[Recorded data]
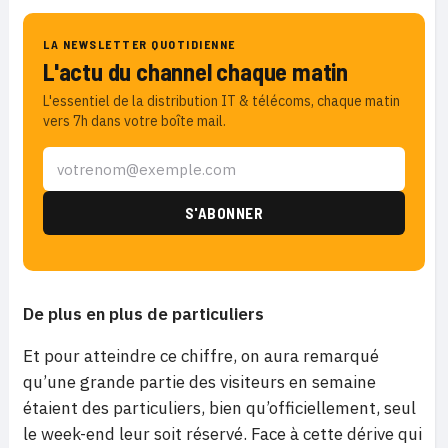
LA NEWSLETTER QUOTIDIENNE
L'actu du channel chaque matin
L'essentiel de la distribution IT & télécoms, chaque matin
vers 7h dans votre boîte mail.
De plus en plus de particuliers
Et pour atteindre ce chiffre, on aura remarqué
qu’une grande partie des visiteurs en semaine
étaient des particuliers, bien qu’officiellement, seul
le week-end leur soit réservé. Face à cette dérive qui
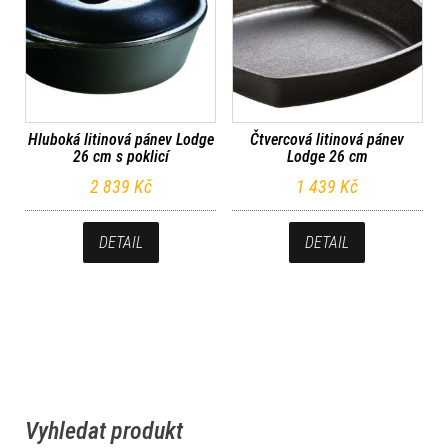
Hluboká litinová pánev Lodge
Čtvercová litinová pánev
26 cm s poklicí
Lodge 26 cm
2 839
Kč
1 439
Kč
DETAIL
DETAIL
Vyhledat produkt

### EXERCISE AIM
Return all lines from the data above with "particuliers" in them.

### EXERCISE OUTPUT
De plus en plus de particuliers
étaient des particuliers, bien qu’officiellement, seul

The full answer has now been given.